The bicycle boasted some of the fanciest components anyone could buy, like sleek Zipp wheels and electronic shifting. It was the kind of ride that made other cyclists envy it and its owner as they blew past on a straightaway. Hance guessed that a bike like that probably cost $8,000.
Yet it was being offered for a fraction of that amount. Hance wasn’t in the market for a new bicycle, though. What intrigued him about the bike was something else: It was stolen.
Hance is the cofounder of Bike Index , a site where people can register their bicycles (for free) and record when one has been stolen . This allows cyclists, and law enforcement, to keep their eyes peeled for a swiped bike. Since it was started in 2013, Bike Index has helped recover more than 14,000 stolen bikes, from Sacramento to Saskatchewan and as far away as Australia.

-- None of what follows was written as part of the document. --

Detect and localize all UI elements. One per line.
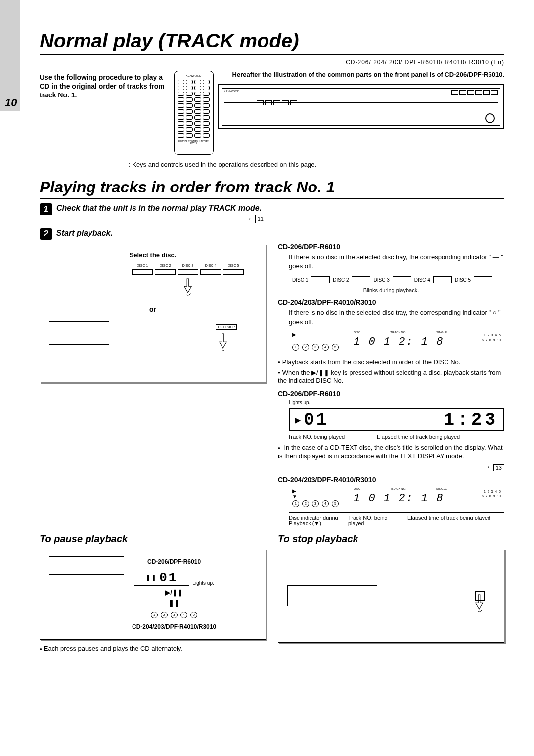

Hance’s passion is bicycles, or to be more precise, the sense of community and general goodwill that a life in the saddle fosters. Every message that offers tips on a missing bike is cc’ed to him. Bryan Hance, the cofounder of Bike Index.
Two weeks earlier, the owner of that Roadmachine had reported it stolen from the secure bike room of an apartment building in Mountain View, C.